**Excerpted records**
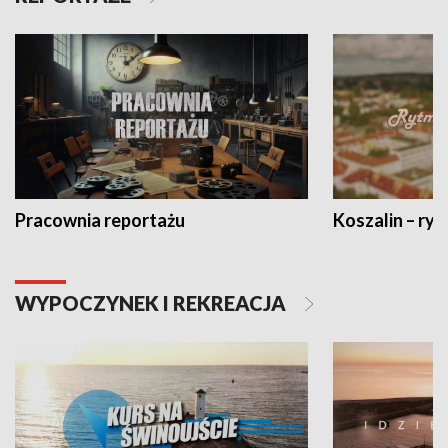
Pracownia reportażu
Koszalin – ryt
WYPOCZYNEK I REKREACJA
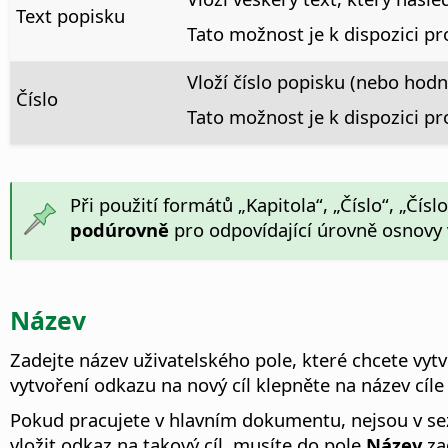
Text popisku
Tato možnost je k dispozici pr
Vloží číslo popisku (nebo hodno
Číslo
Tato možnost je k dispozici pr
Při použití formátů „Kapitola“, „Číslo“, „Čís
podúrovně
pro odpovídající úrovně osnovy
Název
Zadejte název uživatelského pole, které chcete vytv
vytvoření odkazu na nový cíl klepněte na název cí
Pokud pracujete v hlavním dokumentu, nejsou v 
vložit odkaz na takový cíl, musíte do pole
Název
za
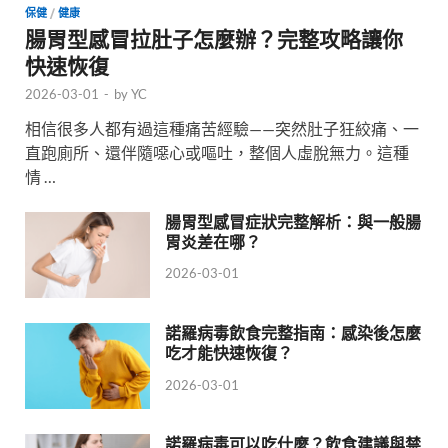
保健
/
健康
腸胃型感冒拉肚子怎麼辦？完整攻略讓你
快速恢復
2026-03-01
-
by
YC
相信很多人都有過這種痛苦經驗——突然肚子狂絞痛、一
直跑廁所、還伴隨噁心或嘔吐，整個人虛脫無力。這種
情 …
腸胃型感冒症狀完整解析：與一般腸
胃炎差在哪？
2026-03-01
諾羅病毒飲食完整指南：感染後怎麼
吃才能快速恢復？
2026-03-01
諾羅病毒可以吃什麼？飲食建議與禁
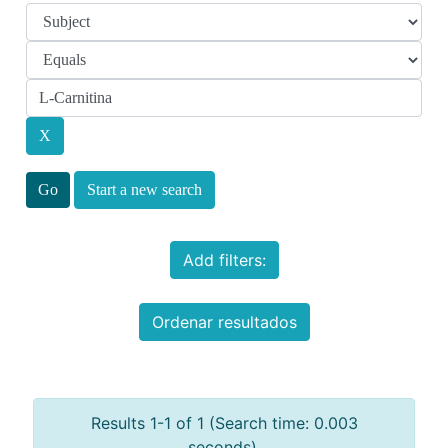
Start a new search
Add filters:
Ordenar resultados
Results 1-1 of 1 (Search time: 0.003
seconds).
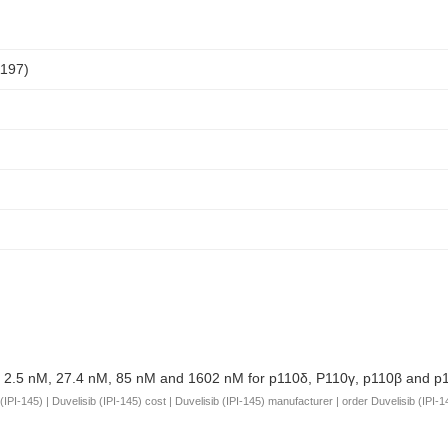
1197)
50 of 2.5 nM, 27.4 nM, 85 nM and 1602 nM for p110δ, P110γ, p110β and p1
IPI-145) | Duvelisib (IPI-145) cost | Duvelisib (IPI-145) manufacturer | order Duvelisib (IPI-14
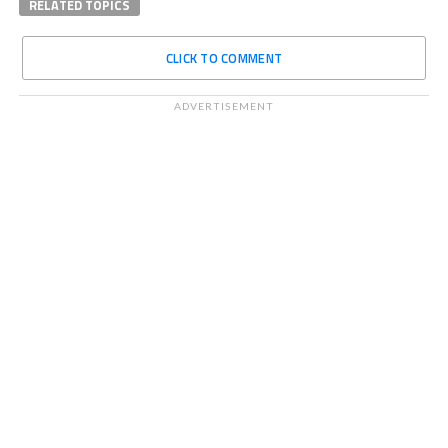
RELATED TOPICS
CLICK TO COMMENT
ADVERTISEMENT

**Directions**
Could you output the entire listing verbatim while omitting its pictures?

**Response for this exercise**
Pracownia reportażu
Koszalin – ryt
WYPOCZYNEK I REKREACJA
Text popisku
Tato možnost je k dispozici pr
Vloží číslo popisku (nebo hodno
Číslo
Tato možnost je k dispozici pr
Při použití formátů „Kapitola“, „Číslo“, „Čís
podúrovně
pro odpovídající úrovně osnovy
Název
Zadejte název uživatelského pole, které chcete vytv
vytvoření odkazu na nový cíl klepněte na název cí
Pokud pracujete v hlavním dokumentu, nejsou v 
vložit odkaz na takový cíl, musíte do pole
Název
za
保健
/
健康
腸胃型感冒拉肚子怎麼辦？完整攻略讓你
快速恢復
2026-03-01
-
by
YC
相信很多人都有過這種痛苦經驗——突然肚子狂絞痛、一
直跑廁所、還伴隨噁心或嘔吐，整個人虛脫無力。這種
情 …
腸胃型感冒症狀完整解析：與一般腸
胃炎差在哪？
2026-03-01
諾羅病毒飲食完整指南：感染後怎麼
吃才能快速恢復？
2026-03-01
諾羅病毒可以吃什麼？飲食建議與禁
Start a new search
Add filters:
Ordenar resultados
Results 1-1 of 1 (Search time: 0.003
seconds).
1197)
50 of 2.5 nM, 27.4 nM, 85 nM and 1602 nM for p110δ, P110γ, p110β and p1
IPI-145) | Duvelisib (IPI-145) cost | Duvelisib (IPI-145) manufacturer | order Duvelisib (IPI-14
RELATED TOPICS
CLICK TO COMMENT
ADVERTISEMENT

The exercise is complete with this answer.